What are the attributes of an excellent medical school? How important are medical students’ scores on national exams, match rates for residency programs, or students’ decisions to practice in underserved areas? What about research productivity of faculty or the quality of care provided in the institution’s clinical facilities? All of these factors and more are important measures of excellence, and different medical schools will set different priorities for these and other important activities based on the schools’ histories, values, resources, and the current needs within their communities.

U.S. News and World Report has for years used a few measures, such as reputation, research activity, student selectivity, and faculty resources, in its annual rating system of medical schools.1 McGaghie and Thompson2 strongly criticized that rating system on methodological, conceptual, and ethical grounds and maintained that

the assessment of quality should be based on criteria … that go beyond wealth and reputation. They should be measures that are proven to be directly related to graduating better doctors.

They suggested six approaches to evaluating medical schools’ quality: accreditation, impact on students (e.g., their orientation to service), prosperity (the school’s financial health), public service, reputation, and research. And they ask, “Given accreditation … what is a medical school’s value added for its graduates?”

As examples of value added, they suggested increased inclusion of underrepresented minority students in a medical school’s classes, improved assessment of clinical skills, and service to the underserved as categories of importance. Mullan et al3 suggested that medical schools could be ranked based on their accomplishments in meeting the social mission of training physicians to care for the population as a whole, taking into account issues such as primary care, underserved areas, and workforce diversity. How important is the production of a workforce that will meet the needs of the population compared with other important goals? How are we to choose between so many different ideas of what constitutes excellence in medical education?

One approach might be to look at the most serious problems in our health system and how educational programs contribute to their causes and solutions. Rising health care spending with poor-quality outcomes is one such overarching problem.4 Health care spending in the United States reached 17.8% of the gross domestic product in 2016, far higher than that in 10 other high-income countries,5 yet the life expectancy in the United States was the lowest of the 11 countries at 78.8 years, and infant mortality was the highest (5.8 deaths per 1,000 live births). Papanicolas et al5 concluded that the high health care spending in the United States is driven by high prices for labor, pharmaceuticals, and administrative costs. Health care spending in the United States is projected to rise at an average rate of 5.5% per year from 2017–2026 and grow one percentage point faster than the gross domestic product.6

These statistics should concern health professions educators because they train the health professionals whose decisions about tests, procedures, and pharmaceuticals are part of the difference between health care costs in the United States and other advanced countries.7 Efforts to train students about using best evidence to select cost-effective treatments have been disappointing according to Ioannidis,8 who noted that evidence-based medicine (integrating individual clinical expertise with the best external evidence) has not led to more effective, efficient care. He asked, “How likely is it that physicians will design studies whose results may threaten their jobs by suggesting that less procedures, testing, interventions are needed?” Ioannidis points out the intrinsic conflicts of interest of physicians and hospitals, who benefit from the dollars spent in health care even as those same dollars become unavailable to communities and individuals for other important needs such as housing, transportation, or food. What, then, might health professions educators and academic health centers do to better meet the needs of the public for a high-quality and less costly health system?

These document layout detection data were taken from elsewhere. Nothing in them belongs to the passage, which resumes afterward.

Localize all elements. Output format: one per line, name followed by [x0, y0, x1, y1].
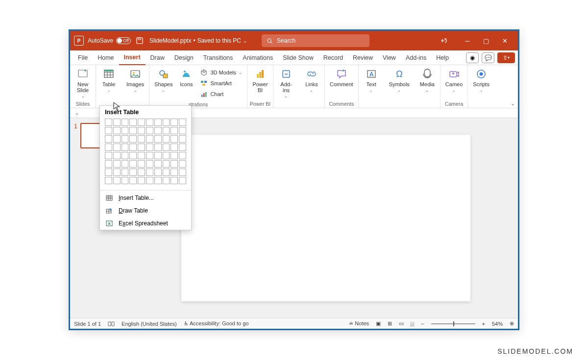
grid-cell[interactable] [163, 127, 170, 134]
grid-cell[interactable] [113, 127, 121, 134]
grid-cell[interactable] [171, 160, 178, 168]
insert-table-menu-item[interactable]: Insert Table... [100, 192, 191, 204]
tab-draw[interactable]: Draw [146, 50, 170, 65]
grid-cell[interactable] [138, 144, 145, 151]
grid-cell[interactable] [163, 160, 170, 168]
grid-cell[interactable] [179, 177, 186, 184]
grid-cell[interactable] [163, 119, 170, 126]
grid-cell[interactable] [138, 169, 145, 176]
grid-cell[interactable] [146, 135, 153, 143]
collapse-ribbon-icon[interactable]: ⌄ [511, 100, 515, 107]
grid-cell[interactable] [171, 119, 178, 126]
grid-cell[interactable] [129, 144, 137, 151]
grid-cell[interactable] [179, 152, 186, 159]
grid-cell[interactable] [122, 119, 129, 126]
grid-cell[interactable] [154, 144, 162, 151]
grid-cell[interactable] [138, 135, 145, 143]
links-button[interactable]: Links ⌄ [301, 66, 322, 94]
scripts-button[interactable]: Scripts ⌄ [470, 66, 492, 94]
grid-cell[interactable] [105, 119, 112, 126]
grid-cell[interactable] [122, 127, 129, 134]
grid-cell[interactable] [122, 177, 129, 184]
grid-cell[interactable] [105, 177, 112, 184]
close-button[interactable]: ✕ [495, 37, 514, 45]
grid-cell[interactable] [138, 152, 145, 159]
grid-cell[interactable] [163, 177, 170, 184]
chevron-down-icon[interactable]: ⌄ [75, 110, 79, 116]
grid-cell[interactable] [146, 152, 153, 159]
tab-record[interactable]: Record [318, 50, 348, 65]
grid-cell[interactable] [154, 127, 162, 134]
slide-canvas[interactable] [181, 135, 470, 301]
grid-cell[interactable] [122, 169, 129, 176]
table-button[interactable]: Table ⌄ [98, 66, 120, 94]
new-slide-button[interactable]: New Slide ⌄ [72, 66, 94, 100]
toggle-icon[interactable]: Off [116, 37, 131, 44]
grid-cell[interactable] [163, 152, 170, 159]
grid-cell[interactable] [105, 169, 112, 176]
tab-animations[interactable]: Animations [238, 50, 278, 65]
grid-cell[interactable] [146, 169, 153, 176]
grid-cell[interactable] [122, 152, 129, 159]
grid-cell[interactable] [113, 152, 121, 159]
grid-cell[interactable] [171, 144, 178, 151]
grid-cell[interactable] [113, 119, 121, 126]
grid-cell[interactable] [113, 135, 121, 143]
excel-spreadsheet-menu-item[interactable]: X Excel Spreadsheet [100, 217, 191, 230]
smartart-button[interactable]: SmartArt [200, 78, 242, 88]
grid-cell[interactable] [171, 152, 178, 159]
grid-cell[interactable] [105, 135, 112, 143]
grid-cell[interactable] [129, 119, 137, 126]
grid-cell[interactable] [122, 135, 129, 143]
draw-table-menu-item[interactable]: Draw Table [100, 204, 191, 217]
grid-cell[interactable] [138, 127, 145, 134]
grid-cell[interactable] [179, 119, 186, 126]
grid-cell[interactable] [129, 135, 137, 143]
tab-insert[interactable]: Insert [119, 50, 146, 65]
book-icon[interactable] [108, 321, 115, 327]
tab-transitions[interactable]: Transitions [198, 50, 238, 65]
zoom-out-button[interactable]: − [421, 321, 424, 327]
grid-cell[interactable] [105, 127, 112, 134]
grid-cell[interactable] [105, 144, 112, 151]
grid-cell[interactable] [129, 160, 137, 168]
tab-view[interactable]: View [378, 50, 401, 65]
grid-cell[interactable] [179, 169, 186, 176]
grid-cell[interactable] [138, 177, 145, 184]
grid-cell[interactable] [179, 144, 186, 151]
grid-cell[interactable] [179, 160, 186, 168]
comments-pane-icon[interactable]: 💬 [482, 52, 494, 63]
file-name[interactable]: SlideModel.pptx [149, 37, 191, 44]
grid-cell[interactable] [154, 135, 162, 143]
table-size-grid[interactable] [100, 119, 191, 189]
grid-cell[interactable] [171, 177, 178, 184]
slide-counter[interactable]: Slide 1 of 1 [74, 321, 101, 327]
grid-cell[interactable] [113, 169, 121, 176]
grid-cell[interactable] [163, 169, 170, 176]
grid-cell[interactable] [171, 135, 178, 143]
save-icon[interactable] [136, 37, 144, 45]
symbols-button[interactable]: Ω Symbols ⌄ [386, 66, 413, 94]
text-button[interactable]: A Text ⌄ [361, 66, 382, 94]
grid-cell[interactable] [138, 160, 145, 168]
zoom-slider[interactable] [431, 323, 475, 324]
grid-cell[interactable] [179, 127, 186, 134]
grid-cell[interactable] [113, 160, 121, 168]
grid-cell[interactable] [146, 177, 153, 184]
tab-addins[interactable]: Add-ins [401, 50, 431, 65]
grid-cell[interactable] [154, 152, 162, 159]
maximize-button[interactable]: ▢ [477, 37, 495, 45]
grid-cell[interactable] [113, 144, 121, 151]
record-indicator-icon[interactable]: ◉ [466, 52, 479, 63]
grid-cell[interactable] [171, 169, 178, 176]
powerbi-button[interactable]: Power BI [249, 66, 271, 95]
chart-button[interactable]: Chart [200, 89, 242, 99]
grid-cell[interactable] [129, 127, 137, 134]
grid-cell[interactable] [154, 169, 162, 176]
tab-home[interactable]: Home [93, 50, 119, 65]
grid-cell[interactable] [129, 169, 137, 176]
grid-cell[interactable] [154, 177, 162, 184]
grid-cell[interactable] [129, 177, 137, 184]
grid-cell[interactable] [154, 119, 162, 126]
images-button[interactable]: Images ⌄ [123, 66, 147, 94]
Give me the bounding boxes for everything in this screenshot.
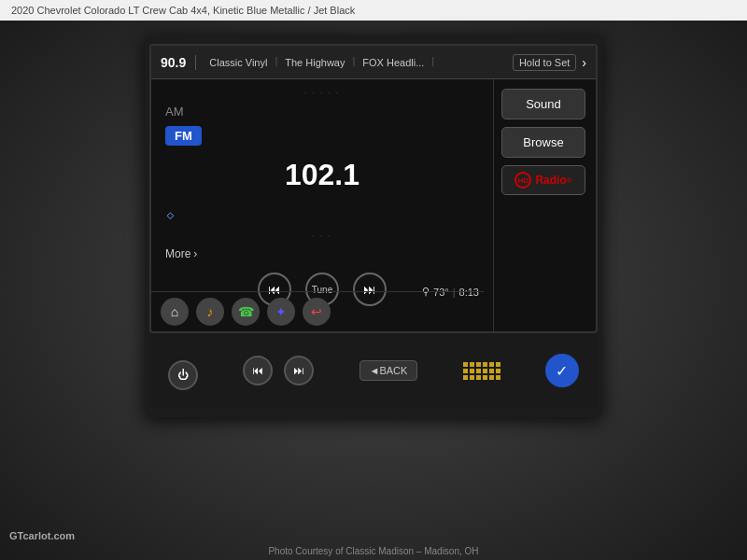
phys-prev-button[interactable]: ⏮ bbox=[243, 356, 273, 385]
small-frequency: 90.9 bbox=[161, 55, 186, 70]
am-label[interactable]: AM bbox=[165, 105, 191, 119]
radio-text: Radio bbox=[535, 174, 566, 187]
center-unit: 90.9 Classic Vinyl | The Highway | FOX H… bbox=[145, 35, 602, 417]
gt-logo: GTcarlot.com bbox=[9, 530, 75, 541]
back-button[interactable]: ◄BACK bbox=[359, 360, 418, 381]
confirm-button[interactable]: ✓ bbox=[545, 354, 579, 387]
bluetooth-icon: ⬦ bbox=[165, 204, 176, 224]
hd-text: HD bbox=[518, 176, 529, 185]
nav-right-arrow[interactable]: › bbox=[582, 55, 586, 70]
preset-2[interactable]: The Highway bbox=[279, 55, 350, 70]
app-button[interactable]: ↩ bbox=[303, 298, 331, 326]
vehicle-title: 2020 Chevrolet Colorado LT Crew Cab 4x4,… bbox=[11, 5, 355, 16]
browse-button[interactable]: Browse bbox=[501, 127, 585, 158]
vent-grid bbox=[463, 362, 500, 380]
more-label[interactable]: More bbox=[165, 247, 190, 260]
screen-nav-bar: 90.9 Classic Vinyl | The Highway | FOX H… bbox=[151, 46, 596, 79]
back-label: ◄BACK bbox=[370, 365, 408, 376]
hd-radio-badge: HD Radio ® bbox=[501, 165, 585, 195]
screen-right-panel: Sound Browse HD Radio ® bbox=[493, 79, 596, 331]
music-button[interactable]: ♪ bbox=[196, 298, 224, 326]
fm-button[interactable]: FM bbox=[165, 126, 202, 146]
bottom-nav-row: ⌂ ♪ ☎ ✦ ↩ bbox=[151, 291, 484, 331]
physical-controls: ⏻ ⏮ ⏭ ◄BACK bbox=[149, 333, 598, 408]
preset-stations: Classic Vinyl | The Highway | FOX Headli… bbox=[195, 55, 509, 70]
home-button[interactable]: ⌂ bbox=[161, 298, 189, 326]
top-info-bar: 2020 Chevrolet Colorado LT Crew Cab 4x4,… bbox=[0, 0, 747, 21]
phone-button[interactable]: ☎ bbox=[232, 298, 260, 326]
preset-1[interactable]: Classic Vinyl bbox=[204, 55, 273, 70]
tuner-dots: · · · · · bbox=[165, 89, 479, 97]
car-background: 2020 Chevrolet Colorado LT Crew Cab 4x4,… bbox=[0, 0, 747, 560]
media-buttons: ⏮ ⏭ bbox=[243, 356, 314, 385]
main-frequency: 102.1 bbox=[165, 153, 479, 197]
fm-row: FM bbox=[165, 126, 479, 146]
power-button[interactable]: ⏻ bbox=[168, 360, 198, 390]
navigation-button[interactable]: ✦ bbox=[267, 298, 295, 326]
photo-credit: Photo Courtesy of Classic Madison – Madi… bbox=[268, 546, 478, 556]
hd-circle: HD bbox=[514, 172, 531, 189]
more-button[interactable]: More › bbox=[165, 247, 479, 260]
phys-next-button[interactable]: ⏭ bbox=[284, 356, 314, 385]
infotainment-screen: 90.9 Classic Vinyl | The Highway | FOX H… bbox=[149, 44, 598, 333]
more-chevron: › bbox=[193, 247, 197, 260]
sound-button[interactable]: Sound bbox=[501, 89, 585, 119]
bluetooth-row: ⬦ bbox=[165, 204, 479, 224]
tuner-dots-2: · · · bbox=[165, 231, 479, 240]
am-row: AM bbox=[165, 105, 479, 119]
hold-to-set-btn[interactable]: Hold to Set bbox=[513, 54, 576, 71]
preset-3[interactable]: FOX Headli... bbox=[357, 55, 430, 70]
hd-registered: ® bbox=[567, 176, 572, 185]
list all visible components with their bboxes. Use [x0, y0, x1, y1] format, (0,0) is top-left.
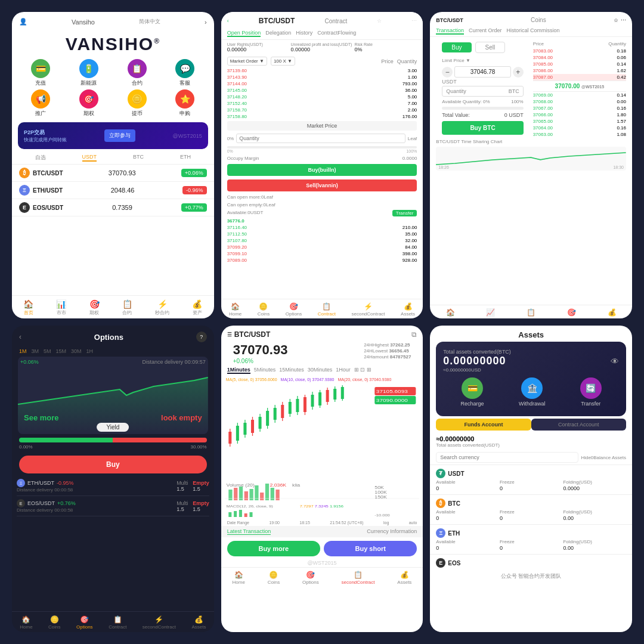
contract-account-tab[interactable]: Contract Account — [531, 419, 626, 431]
tf-1min[interactable]: 1Minutes — [227, 367, 250, 374]
icon-recharge[interactable]: 💳 充值 — [18, 59, 64, 87]
nav4-contract[interactable]: 📋Contract — [109, 615, 126, 630]
yield-button[interactable]: Yield — [97, 423, 129, 432]
multiplier-select[interactable]: 100 X ▼ — [271, 57, 295, 66]
tf-30m[interactable]: 30M — [71, 348, 82, 354]
tf-5min[interactable]: 5Minutes — [254, 367, 276, 374]
join-now-button[interactable]: 立即参与 — [104, 129, 135, 142]
nav3-home[interactable]: 🏠 — [446, 308, 455, 317]
transfer-assets-button[interactable]: 🔄 Transfer — [580, 377, 602, 407]
qty-box[interactable]: QuantityBTC — [442, 86, 523, 97]
nav4-second[interactable]: ⚡secondContract — [143, 615, 176, 630]
nav4-coins[interactable]: 🪙Coins — [48, 615, 60, 630]
nav-contract-nav[interactable]: 📋合约 — [122, 299, 132, 316]
options-row-eos[interactable]: E EOS/USDT +0.76% Distance delivery 00:0… — [17, 496, 209, 516]
nav2-contract[interactable]: 📋Contract — [318, 302, 336, 317]
tab-current-order[interactable]: Current Order — [469, 27, 502, 35]
tf-15m[interactable]: 15M — [56, 348, 67, 354]
icon-contract[interactable]: 📋 合约 — [114, 59, 160, 87]
tf-30min[interactable]: 30Minutes — [308, 367, 333, 374]
icon-service[interactable]: 💬 客服 — [162, 59, 208, 87]
quantity-input[interactable] — [236, 134, 405, 143]
nav4-options[interactable]: 🎯Options — [76, 615, 93, 630]
options-row-eth[interactable]: Ξ ETH/USDT -0.95% Distance delivery 00:0… — [17, 476, 209, 496]
timeframe-selector[interactable]: 1M 3M 5M 15M 30M 1H — [12, 346, 214, 357]
minus-button[interactable]: − — [442, 67, 453, 78]
star-icon[interactable]: ☆ — [377, 18, 382, 24]
nav-home[interactable]: 🏠首页 — [23, 299, 33, 316]
currency-search-input[interactable] — [436, 452, 578, 463]
tf-1h[interactable]: 1H — [86, 348, 94, 354]
tab-transaction[interactable]: Transaction — [436, 27, 464, 35]
plus-button[interactable]: + — [513, 67, 524, 78]
recharge-button[interactable]: 💳 Recharge — [461, 377, 484, 407]
nav3-assets-nav[interactable]: 💰 — [608, 308, 617, 317]
tf-15min[interactable]: 15Minutes — [279, 367, 304, 374]
transfer-button[interactable]: Transfer — [392, 210, 417, 216]
nav2-coins[interactable]: 🪙Coins — [258, 302, 270, 317]
nav3-chart[interactable]: 📈 — [486, 308, 495, 317]
price-stepper[interactable]: − + — [436, 65, 529, 79]
buy-short-button[interactable]: Buy short — [324, 541, 417, 556]
quantity-input-row[interactable]: 0% Leaf — [221, 132, 423, 145]
market-row-eos[interactable]: E EOS/USDT 0.7359 +0.77% — [12, 199, 214, 216]
back-icon[interactable]: ‹ — [227, 18, 229, 24]
buy-btc-button[interactable]: Buy BTC — [442, 121, 523, 135]
nav5-contract[interactable]: 📋secondContract — [341, 571, 374, 585]
menu-icon[interactable]: ⋯ — [411, 18, 417, 24]
icon-apply[interactable]: ⭐ 申购 — [162, 89, 208, 117]
nav5-coins[interactable]: 🪙Coins — [268, 571, 280, 585]
latest-transaction-tab[interactable]: Latest Transaction — [227, 528, 271, 535]
tab-historical[interactable]: Historical Commission — [507, 27, 560, 35]
icon-promote[interactable]: 📢 推广 — [18, 89, 64, 117]
bottom-nav[interactable]: 🏠首页 📊市市 🎯期权 📋合约 ⚡秒合约 💰资产 — [12, 295, 214, 318]
icon-withdraw[interactable]: 🪙 提币 — [114, 89, 160, 117]
nav4-home[interactable]: 🏠Home — [20, 615, 32, 630]
nav-market[interactable]: 📊市市 — [56, 299, 66, 316]
icon-energy[interactable]: 🔋 新能源 — [66, 59, 112, 87]
currency-info-tab[interactable]: Currency Information — [367, 528, 417, 535]
buy-more-button[interactable]: Buy more — [227, 541, 320, 556]
nav-assets[interactable]: 💰资产 — [192, 299, 202, 316]
coins-tabs[interactable]: Transaction Current Order Historical Com… — [430, 26, 632, 37]
nav5-assets[interactable]: 💰Assets — [397, 571, 411, 585]
sell-lvannin-button[interactable]: Sell(lvannin) — [227, 179, 417, 191]
tf-1hour[interactable]: 1Hour — [336, 367, 351, 374]
buy-builln-button[interactable]: Buy(builln) — [227, 164, 417, 176]
chart-icons[interactable]: ⊞ ⊡ ⊞ — [354, 367, 371, 374]
buy-button[interactable]: Buy — [442, 42, 471, 52]
icon-options[interactable]: 🎯 期权 — [66, 89, 112, 117]
fund-account-tab[interactable]: Funds Account — [436, 419, 531, 431]
nav2-home[interactable]: 🏠Home — [229, 302, 242, 317]
lang-switch[interactable]: 简体中文 — [139, 18, 160, 26]
market-row-eth[interactable]: Ξ ETH/USDT 2048.46 -0.96% — [12, 182, 214, 199]
nav-options-nav[interactable]: 🎯期权 — [89, 299, 100, 316]
card5-bottom-nav[interactable]: 🏠Home 🪙Coins 🎯Options 📋secondContract 💰A… — [221, 567, 423, 587]
menu-icon-coins[interactable]: ⋯ — [621, 17, 626, 23]
sell-button[interactable]: Sell — [475, 42, 506, 53]
tab-history[interactable]: History — [296, 30, 312, 37]
chart-timeframes[interactable]: 1Minutes 5Minutes 15Minutes 30Minutes 1H… — [221, 364, 423, 376]
tf-5m[interactable]: 5M — [44, 348, 51, 354]
menu-icon-chart[interactable]: ☰ — [227, 332, 232, 338]
withdrawal-button[interactable]: 🏦 Withdrawal — [519, 377, 546, 407]
eye-icon[interactable]: 👁 — [611, 357, 619, 366]
star-icon-coins[interactable]: ☆ — [614, 17, 618, 23]
user-icon[interactable]: 👤 — [19, 18, 27, 26]
back-icon-options[interactable]: ‹ — [19, 333, 21, 341]
card2-bottom-nav[interactable]: 🏠Home 🪙Coins 🎯Options 📋Contract ⚡secondC… — [221, 299, 423, 318]
arrow-icon[interactable]: › — [205, 18, 207, 26]
nav-second-contract[interactable]: ⚡秒合约 — [155, 299, 169, 316]
copy-icon[interactable]: ⧉ — [411, 330, 417, 339]
contract-tabs[interactable]: Open Position Delegation History Contrac… — [221, 27, 423, 40]
card4-bottom-nav[interactable]: 🏠Home 🪙Coins 🎯Options 📋Contract ⚡secondC… — [12, 611, 214, 632]
market-tabs[interactable]: 自选 USDT BTC ETH — [12, 151, 214, 165]
tab-open-position[interactable]: Open Position — [227, 30, 261, 37]
tf-3m[interactable]: 3M — [32, 348, 39, 354]
tf-1m[interactable]: 1M — [19, 348, 27, 354]
nav3-contract-nav[interactable]: 📋 — [527, 308, 535, 317]
help-icon[interactable]: ? — [196, 332, 207, 342]
nav5-home[interactable]: 🏠Home — [233, 571, 245, 585]
nav2-second[interactable]: ⚡secondContract — [352, 302, 385, 317]
latest-section[interactable]: Latest Transaction Currency Information — [221, 526, 423, 537]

I can suggest a possible direction by sharing a story. Some time ago I was working with a patient—whom I will call Tom Dolan—who had end-stage liver disease and recurrent fluid accumulations leading to tense ascites. He made frequent visits to the emergency department, often resulting in admissions to the hospital. Although he had appointments in the outpatient liver disease clinic, he had trouble getting there on time because of transportation problems and would come to the emergency department when his discomfort became intolerable. In one year, Mr. Dolan accumulated over $100,000 in medical bills from various admissions and procedures; most of the care was unreimbursed.

One day I was talking to our hospital administrator about this patient and wondering whether we could provide more social support and perhaps transportation to the liver clinic for him. I also mentioned that we had several other patients who received frequent care in the emergency department for chronic problems that could be better managed in an outpatient clinic if we could only provide transportation and social services and get the cooperation of the clinic staff and doctors. I also mentioned the effect Mr. Dolan had on the emergency department staff, who felt helpless to solve his underlying problems.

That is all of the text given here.